In my own work with troubled families, the ability to listen and to demonstrate empathy is an essential part of the healing of these families, finding solutions to thier problems and enabling the members to achieve conflict resolution. Empathy is the ability to demonstrate to an individual that you have understood his or her problem on an emotional and cognitive level. It is a way of acknowledging and validating the experience of another. In individual therapy this is relatively straightforward. In family therapy, however, where there are several people with differences of opinion, validating each person’s perspective in an empathic way can be challenging. Striking the right balance so that the family members don’t feel that the therapist is taking sides requires a subtle kind of diplomacy on the part of the therapist.

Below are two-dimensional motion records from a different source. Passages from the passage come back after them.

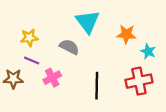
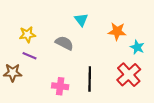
cyan triangle: (88, 22) -> (81, 20), size x0.6
pink cross: (52, 78) -> (60, 86), moved, turned 35
red cross: (139, 81) -> (129, 75), turned -30

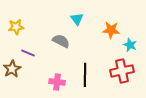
yellow star: (27, 35) -> (16, 27), moved
brown star: (13, 73) -> (12, 69), turned -30
red cross: (129, 75) -> (122, 71), turned 30

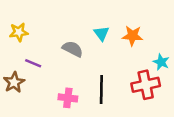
cyan triangle: (77, 19) -> (101, 33), moved
cyan star: (130, 45) -> (161, 62), moved

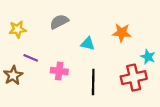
cyan triangle: (101, 33) -> (88, 44), moved, turned -40
gray semicircle: (73, 49) -> (59, 22), moved, turned -54
pink cross: (68, 98) -> (59, 71), moved

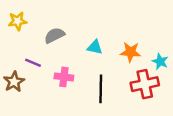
gray semicircle: (59, 22) -> (54, 35), moved
yellow star: (18, 29) -> (18, 21), moved
orange star: (122, 33) -> (130, 52), moved

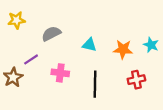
cyan star: (160, 62) -> (151, 45), moved
purple line: (33, 63) -> (31, 59), turned -56
red cross: (145, 84) -> (136, 80), size x0.7

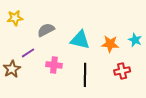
cyan triangle: (89, 45) -> (80, 40), size x1.5

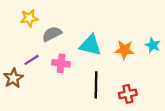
yellow star: (15, 18) -> (29, 18), moved
pink cross: (54, 65) -> (61, 63), moved
red cross: (122, 71) -> (128, 94), moved

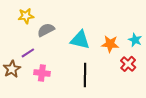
pink cross: (61, 63) -> (42, 73), moved
red cross: (128, 94) -> (128, 64), moved, turned -35

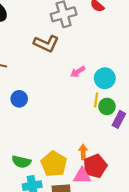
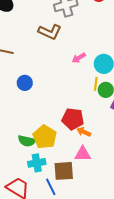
orange arrow: (83, 152) -> (84, 132), turned -64
yellow pentagon: (54, 164) -> (45, 137), moved
red pentagon: (95, 166) -> (73, 119), moved, turned 30

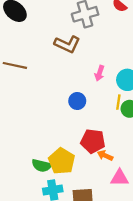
pink arrow: (79, 58) -> (100, 73), turned -40
blue circle: (25, 83) -> (77, 101), moved
pink triangle: (83, 154) -> (120, 178), moved

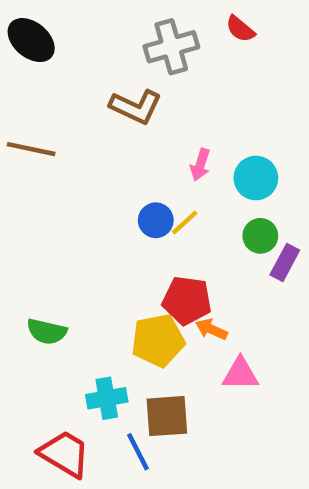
yellow line: (118, 102) -> (185, 222), moved, turned 40
yellow pentagon: (62, 161) -> (158, 340), moved, turned 30
green semicircle: (42, 166) -> (47, 332), moved

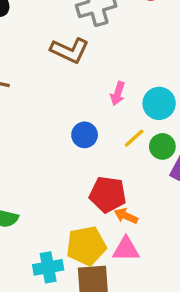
yellow line: (185, 222) -> (134, 138), moved
yellow pentagon: (158, 340) -> (86, 246), moved
pink triangle: (240, 374) -> (126, 249), moved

So, in helping families to change and move forwards, my task is to show empathy towards the family as a group, as a system, and this will mean allowing each person to have a voice. By focusing on the underlying vulnerable emotions that fuel the anger and conflict between familiy members, this positions people on common ground and allows each person to recognize the hurt/sadness in each other, ‘softening’ the exchanges, promoting acceptance and understanding. My job here is not to focus on the behaviours so much, as on the intention behind the behaviours. For example, a 16 year old daughter shouts at her mother ‘why can’t I go on the sleep over? This home is like a prison, you won’t let me do anything!’ The mother retaliates with, “you’re so rude! You have no respect for me, either as a mother, or as a homekeeper! What do you think, Jack?!” Jack (her husband) maintains a an edgey silence, dealing with the situation in a passively agressive way. As the therapist I would reflect back each person’s position and view on the situation, thus capturing everyone’s perspective. I would then probe deeper, inviting each member to explore the ‘softer’ disclosures behind the ‘harder’, (angry) disclosures – deepening the empathic response between the group. It may soon become clear that underlying the daughter’s frustration and anger is the fear of being excluded from a peer activity (as social cohesion is important for most teenagers, finding oneself marginilized can be shaming).

For the mother, it emerges that negotiating her daughter’s transition from dependence to greater independence and adulthood is proving difficult as it involves themes of letting go, loss and grief. In the father’s case, Jack’s apparent angry indifference belies an underlying dread of conflict. As I help to guide the process, each family member has a chance to evaluate this new information, and find themselves listening to each other more empathically. This is a collective perceptual shift that sets the stage for further positive change and growth.

It may sound obvious, but in family therapy unconditional love is an integral part of the healing, and should be the main tool of the therapist. “What’s missing is love” – theses are the words of Louise Casey – with her daunting remit “to turn around the fortunes of 120,000 of England’s most damaged and damaging families.” By helping unhappy families to see that behind the anger, assertion, power and control there often lie feelings of fear, dissapointment and hurt – these softer disclosures amongst familiy members have the capacity to generate empathy and are often more likely to promote closeness and renewed attachments.